That's actually even more than I wanted but it would also work. I was actually thinking about my implementation and gl_groups would end up having added fields of 'owner_id', perm_owner, perm_group, perm_member and perm_anon with perm defaults of 3, 2, 0, 0. Meaning only owner can add members and users not in the group don't see it. You could unhide the group with a 2 in perm_member and/or perm_anon. And you could make a 'friendly' group where anyone can add members with a 3 in perm_member. Or the membership list could be locked by setting perm_owner to 2. The group could even be hidden from the members with perm_group = 0.

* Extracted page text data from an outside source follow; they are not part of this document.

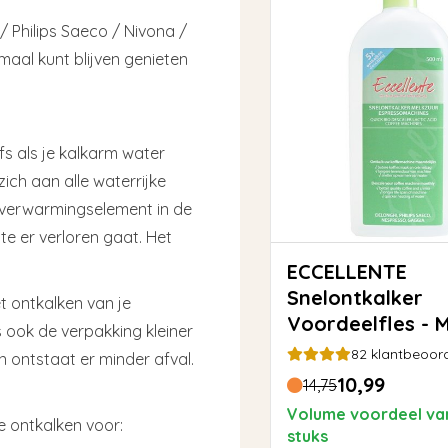
/ Philips Saeco / Nivona /
maal kunt blijven genieten
s als je kalkarm water
zich aan alle waterrijke
 verwarmingselement in de
e er verloren gaat. Het
ECCELLENTE
Snelontkalker
et ontkalken van je
Voordeelfles - 
 ook de verpakking kleiner
82
klantbeoord
en ontstaat er minder afval.
10,99
14,75
Volume voordeel va
e ontkalken voor:
stuks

With your delegates idea, perhaps the list of perms becomes perm_owner, perm_member, perm_group_pool, perm_nonpool. Then visibility inside and outside the pool of users is controlled by perm_group_pool and perm_nonpool and perm_member means actual member of the group not the members of Logged In Users.
In my original idea, grp_gl_core become grp_type where 0 is a normal group, 1 is a core group and 2 is a feature-less group. Although perhaps user pools also need a type. Also, with the pool concept, the feature problem perhaps is less important as the pool assigned to the group delegate would also have a set of features. This list of features may or may not belong to the delegate but it is the only set of features he could assign to groups in his pool.
Let's see:
This could be the main user admin or via an email invite to the user
That is a cool balance of lockdown (user admin must do it) and openness (the user decides).